Langsam setzte sie sich in Richtung des Brunnens in Bewegung, an dem sie das Mädchen glaubte und nicht weit entfernt davon saß sie auch. Alleine, immernoch in dem selben zerrissenen Kleid auf einer Wolldecke mit einer kleinen, alten Puppe spielend.
Marthianas Herz schien ihr bis zum Hals zu schlagen, sie wusste, dass sie nun die Verantwortung für dieses Kind übernehmen würde, wenn sie jetzt handelte.

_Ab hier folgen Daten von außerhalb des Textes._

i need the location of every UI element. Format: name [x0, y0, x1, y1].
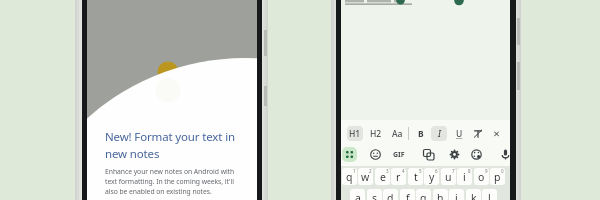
staticText: 3 — [386, 168, 389, 174]
staticText: r — [396, 170, 401, 184]
staticText: I — [438, 128, 441, 140]
button[interactable]: j — [449, 189, 464, 200]
button[interactable]: k — [466, 189, 481, 200]
button[interactable]: f — [400, 189, 415, 200]
staticText: Enhance your new notes on Android with t… — [105, 167, 235, 196]
button[interactable]: B — [413, 126, 429, 141]
button[interactable]: r — [391, 168, 406, 185]
staticText: u — [445, 170, 452, 184]
staticText: H2 — [370, 128, 382, 140]
button[interactable] — [342, 147, 357, 162]
button[interactable]: p — [490, 168, 505, 185]
button[interactable]: h — [433, 189, 448, 200]
button[interactable] — [470, 126, 486, 141]
button[interactable]: u — [441, 168, 456, 185]
staticText: 4 — [402, 168, 405, 174]
button[interactable]: t — [408, 168, 423, 185]
button[interactable]: s — [367, 189, 382, 200]
staticText: d — [387, 191, 394, 200]
staticText: t — [414, 170, 418, 184]
button[interactable]: g — [416, 189, 431, 200]
button[interactable]: GIF — [393, 150, 405, 160]
button[interactable]: y — [424, 168, 439, 185]
staticText: f — [406, 191, 410, 200]
staticText: ✕ — [493, 129, 501, 139]
staticText: 6 — [435, 168, 438, 174]
button[interactable]: q — [342, 168, 357, 185]
staticText: U — [456, 128, 463, 140]
staticText: j — [455, 191, 458, 200]
staticText: H1 — [349, 128, 361, 140]
staticText: w — [361, 170, 370, 184]
staticText: p — [494, 170, 501, 184]
button[interactable]: Aa — [389, 126, 405, 141]
staticText: s — [372, 191, 378, 200]
staticText: e — [380, 170, 386, 184]
staticText: k — [471, 191, 477, 200]
button[interactable]: d — [383, 189, 398, 200]
staticText: 7 — [452, 168, 455, 174]
staticText: l — [488, 191, 491, 200]
button[interactable]: l — [482, 189, 497, 200]
staticText: 1 — [353, 168, 356, 174]
button[interactable]: I — [431, 126, 447, 141]
button[interactable]: a — [350, 189, 365, 200]
staticText: 2 — [369, 168, 372, 174]
button[interactable]: e — [375, 168, 390, 185]
staticText: 8 — [468, 168, 471, 174]
button[interactable] — [368, 147, 383, 162]
staticText: B — [418, 128, 424, 140]
button[interactable]: U — [451, 126, 467, 141]
button[interactable]: H2 — [368, 126, 384, 141]
button[interactable] — [421, 147, 436, 162]
staticText: y — [429, 170, 435, 184]
button[interactable] — [447, 147, 462, 162]
button[interactable]: i — [457, 168, 472, 185]
staticText: a — [355, 191, 361, 200]
staticText: Aa — [392, 128, 403, 140]
button[interactable]: H1 — [347, 126, 363, 141]
button[interactable] — [469, 147, 484, 162]
staticText: g — [420, 191, 427, 200]
staticText: q — [346, 170, 353, 184]
staticText: 0 — [501, 168, 504, 174]
button[interactable]: w — [358, 168, 373, 185]
button[interactable]: New! Format your text in new notes — [105, 129, 235, 162]
button[interactable]: ✕ — [489, 126, 505, 141]
staticText: 9 — [485, 168, 488, 174]
staticText: 5 — [419, 168, 422, 174]
staticText: i — [463, 170, 466, 184]
button[interactable]: o — [474, 168, 489, 185]
button[interactable] — [498, 147, 510, 162]
staticText: o — [478, 170, 485, 184]
staticText: h — [437, 191, 444, 200]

Während sie noch in Gedanken versunken war, bemerkte das Mädchen sie und schaute herüber, was Marthiana sehr plötzlich aus ihren Gedanken riss, doch in diesem Augenblick vergaß sie jegliches Zögern und ging, das Kleid hinter ihrem Rücken verbergend, auf das Mädchen zu.
Mahra, so war ihr Name, grinste sie frech an und sah wohl einen kleinen Zipfel des Kleides neben ihrem Rücken hervorbaumeln und stand sofort auf und rannte strahlend auf sie zu.
"Du hast es gemacht, stimmts, du hast mir wirklich ein neues Kleid genäht, hast du, hast du?"
Marthiana kniete vor dem Kind nieder und sah sie sich genau an. Einen breiten Kratzer hatte sie an der linken Wange und sie hatte einen großen Rußfleck auf der Stirn. Lächelnd wischte Marthiana den Dreck mit einem Teil ihres schwarzen Samtumhangs fort.
"Natürlich habe ich dir dien Kleid genäht, ich habe es dir doch versprochen. Wir Elfen brechen unsere Versprechen nicht, merk dir das." Sie zwinkerte dem Mädchen bei diesen letzten Worten zu und hielt ihr das Kleid an. "Mir scheint ich habe deine Größe gut geschätzt, wenn du mit mir mit in die Burg kommst, kannst du es direkt anprobieren."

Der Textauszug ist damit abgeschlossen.